Notas da Autora

O homem se encontra...

O Faraó decide...

Capítulo 59 - Gratidão

Yuugi não sabia se era pela arrogância desmedida do homem ou por não perceber que estava sendo testado ou eram ambas as hipóteses, que o fez endireita-se orgulhosamente, exibindo uma pose altiva, enquanto falava inconsciente do que acontecia no seu entorno e da evidente fúria do Faraó, com o ex-sacerdote não compreendendo como alguém podia ser tão cego:

- Esse homem não passa de um ladrão ordinário, além de um valentão e cruel que deu o bote se aproveitando da pobre mulher e dos pais dela! Ele não pode ganhar o seu próprio sustento e por isso, decidiu tirar dos outros que eram mais fracos, provocando danos e dor ao se aproveitar da debilidade dessas pessoas! Esse ladrão usurpador, bastardo, covarde e ordinário não merece o que tem. Portanto, tudo o que ele tem e possui, assim como a sua riqueza, sua terra e eventuais títulos que detém, tem que ser tomados, para depois, serem entregues as suas vítimas, enquanto é convertido em escravo com uma dívida eterna, passando a trabalhar nas minas pelo resto dos seus dias!

Atemu sorriu como um lobo, enquanto demonstrava deleite em suas feições ao poder aplicar a justiça, com o próprio homem dando a sua condenação, sendo que as sombras pareciam estar em júbilo tal como o seu mestre, enquanto a luminosidade parecia retornar parcamente, embora permanecesse levemente sombreado, com o jovem sentindo que a magia que impregnava o local parecia recolher-se levemente frente a felicidade do mestre deles, que fala:

- De fato, uma excelente punição. – com um sorriso perverso, ele observou o homem arrogante estufar o peito, como se recebesse um enorme elogio.

O rei acenou com a mão e um soldado do Medjay que exibia destemor, assim como os demais soldados, mesmo com aquela magia sombria envolvendo o local, caminha até o velho e o força a cair de joelhos no chão ao acertar atrás dos seus joelhos, fazendo com que toda a confiança, bravura e arrogância abandonassem o seu semblante, cujo rosto encontrava-se chocado pela mudança abrupta da situação e igualmente inesperada ao ver dele.

Inutilmente, ele tentou protestar, sendo que o guarda bateu na nuca dele com a parte de baixo da sua lança, o silenciando eficazmente, enquanto o fazia curvar a cabeça com a força do golpe.

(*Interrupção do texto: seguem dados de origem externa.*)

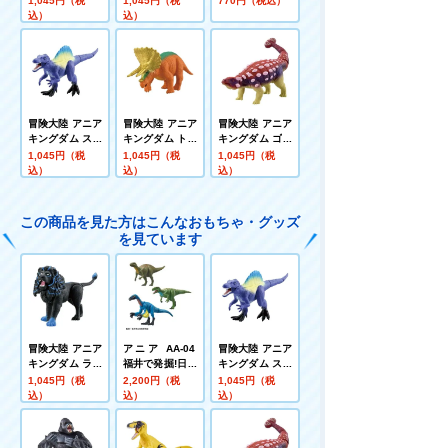
1,045円（税
1,045円（税
770円（税込）
ス)
ィラノサウルス)
トル)
込）
込）
冒険大陸 アニア
冒険大陸 アニア
冒険大陸 アニア
キングダム スピ
キングダム トッ
キングダム ゴッ
ーキー(スピノサ
プス(トリケラト
ツ(アンキロサウ
1,045円（税
1,045円（税
1,045円（税
ウルス)
プス)
ルス)
込）
込）
込）
この商品を見た方はこんなおもちゃ・グッズ
を見ています
冒険大陸 アニア
アニア AA-04
冒険大陸 アニア
キングダム ライ
福井で発掘!日本
キングダム スピ
オス(ライオン)
の恐竜セット
ーキー(スピノサ
1,045円（税
2,200円（税
1,045円（税
ウルス)
込）
込）
込）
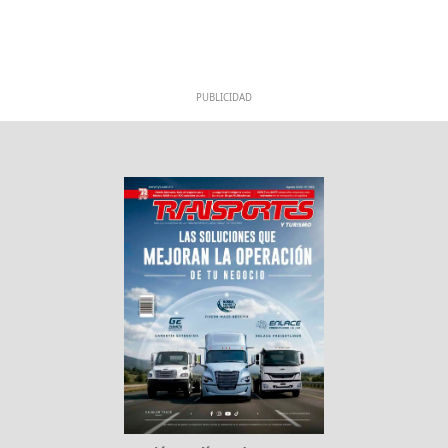
PUBLICIDAD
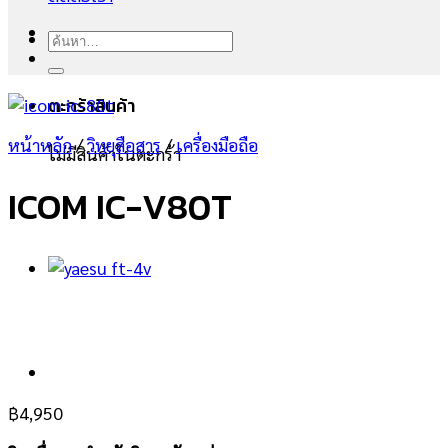
ค้นหา:
ตะกร้าสินค้า
หน้าหลัก
/
วิทยุสือสาร
/
เครื่องมือถือ
ไม่มีสินค้าในตะกร้า
ICOM IC-V80T
฿
4,950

Debilmente, o homem olhou para o rei em busca de uma explicação e apenas encontrou um rosto furioso, sem qualquer indício de uma amizade que o homem julgou erroneamente ter visto no semblante do imperador, desde que foi permitido se aproximar do trono.

- Não ouse olhar para Heru (Hórus)! – o guarda acertou-o novamente na cabeça, forçando-o a abaixá-la em submissão.

- Você se atreveu a interromper o Qenbet semanal e consequentemente, a minha corte, como se estivesse acima das leis estabelecidas por Ma'at (Maat), enquanto acusa uma mulher inocente e igualmente desesperada para proteger o seu amado filho de você, após roubar tudo o que era dela por direito, desde a casa que construiu com o seu esposo no casamento deles e os objetos que adquiriram na constância da união, jogando-a nas ruas em seguida, com ela tendo apenas as roupas do corpo, juntamente com o roubo descarado do benefício financeiro para ajudá-la nos tempos difíceis que vivenciava, antes que pudesse terminar de sofrer a morte do marido. Não obstante, roubou um presente dado pelo falecido marido aos avós dela, enquanto ele estava vivo. Você zombou de mim, o filho dos Deuses, ao julgar que eu fosse um tolo que não enxergaria os seus jogos hipócritas regados a distorções alimentadas pela sua arrogância, ganância e crueldade, sendo que ao zombar de mim, você insultou os Deuses, também! – a voz barítono trovejante do rei se tornou mais profunda, ecoando como um trovão nas paredes de arenito, enquanto o seu semblante exibia uma fúria que podia rivalizar com a dos Deuses, fazendo o homem prostrado aos pés do Faraó exibir um olhar horrorizado para o seu monarca ao ousar erguer a cabeça, novamente.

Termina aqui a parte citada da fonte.